The present invention relates to a new method and apparatus for improvement of High Frequency Reconstruction (HFR) techniques using frequency translation or folding or a combination thereof. The proposed invention is applicable to audio source coding systems, and offers significantly reduced computational complexity. This is accomplished by means of frequency translation or folding in the subband domain, preferably integrated with spectral envelope adjustment in the same domain. The concept of dissonance guard-band filtering is further presented. The proposed invention offers a low-complexity, intermediate quality HFR method useful in speech and natural audio coding applications.
Legal claims defining the scope of protection. Each claim is shown in both the original legal language and a plain English translation.

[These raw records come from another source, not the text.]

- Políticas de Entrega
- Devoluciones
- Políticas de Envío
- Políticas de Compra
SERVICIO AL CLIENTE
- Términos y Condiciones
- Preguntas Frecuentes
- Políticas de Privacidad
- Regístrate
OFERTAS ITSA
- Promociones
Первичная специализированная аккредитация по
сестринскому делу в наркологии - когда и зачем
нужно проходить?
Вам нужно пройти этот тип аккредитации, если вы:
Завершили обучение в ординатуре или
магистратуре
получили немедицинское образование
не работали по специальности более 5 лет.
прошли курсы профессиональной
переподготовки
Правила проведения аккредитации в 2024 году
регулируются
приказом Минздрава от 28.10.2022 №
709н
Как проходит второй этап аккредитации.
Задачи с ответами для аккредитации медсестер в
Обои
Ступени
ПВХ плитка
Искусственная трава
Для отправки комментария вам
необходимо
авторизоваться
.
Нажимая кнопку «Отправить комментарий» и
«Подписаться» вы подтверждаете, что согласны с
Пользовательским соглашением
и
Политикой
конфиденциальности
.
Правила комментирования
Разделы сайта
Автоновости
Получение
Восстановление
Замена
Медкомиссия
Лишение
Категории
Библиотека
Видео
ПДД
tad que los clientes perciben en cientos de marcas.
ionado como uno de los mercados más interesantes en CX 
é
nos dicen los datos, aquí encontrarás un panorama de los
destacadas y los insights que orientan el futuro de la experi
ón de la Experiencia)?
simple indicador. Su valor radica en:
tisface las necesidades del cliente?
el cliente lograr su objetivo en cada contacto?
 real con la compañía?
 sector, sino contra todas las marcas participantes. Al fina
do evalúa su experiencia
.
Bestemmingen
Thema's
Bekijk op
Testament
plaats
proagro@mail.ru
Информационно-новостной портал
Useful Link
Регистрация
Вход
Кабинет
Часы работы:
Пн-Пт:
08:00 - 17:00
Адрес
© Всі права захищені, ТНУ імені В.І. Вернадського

1. A method for decoding coded signals, the coded signals comprising a coded lowband audio signal, comprising: separating the coded lowband audio signal from the coded signals; audio decoding the coded lowband audio signal to obtain a decoded audio signal; obtaining an envelope adjusted and frequency-translated signal, comprising: filtering the decoded audio signal using an analysis filterbank to obtain complex-valued subband signals within a source range, wherein each complex-valued subband signal is represented by a real-valued component and an imaginary-valued component; patching the real-valued component and the imaginary-valued component of a complex-valued subband signal with index i within the source range to a complex-valued subband signal with index j within a reconstruction range, wherein the source range comprises frequencies lower than frequencies in the reconstruction range; patching the real-valued component and the imaginary-valued component of a complex-valued subband signal with index i+1 within the source range to a complex-valued subband signal with index j+1 within a reconstruction range; applying an envelope adjustment to the patched complex-valued subband signals within the reconstruction range; and filtering the patched and envelope adjusted complex-valued subband signals within the reconstruction range using a synthesis filterbank to obtain the envelope adjusted and frequency translated signal.
A method for decoding audio signals enhances high-frequency reconstruction (HFR) by translating lower-frequency audio data to higher frequencies. The method first separates a coded lowband audio signal from the complete coded signal and decodes it. To reconstruct high frequencies, it filters the decoded audio using an analysis filterbank, generating complex-valued subband signals (real and imaginary components). The real and imaginary parts of a subband signal at a lower frequency index `i` are copied ("patched") to a higher frequency index `j`. This patching process is repeated for adjacent subbands (i+1 to j+1). The amplitudes of these patched subband signals are then adjusted using an envelope adjustment. Finally, a synthesis filterbank converts these adjusted subband signals back into an audio signal with reconstructed high frequencies.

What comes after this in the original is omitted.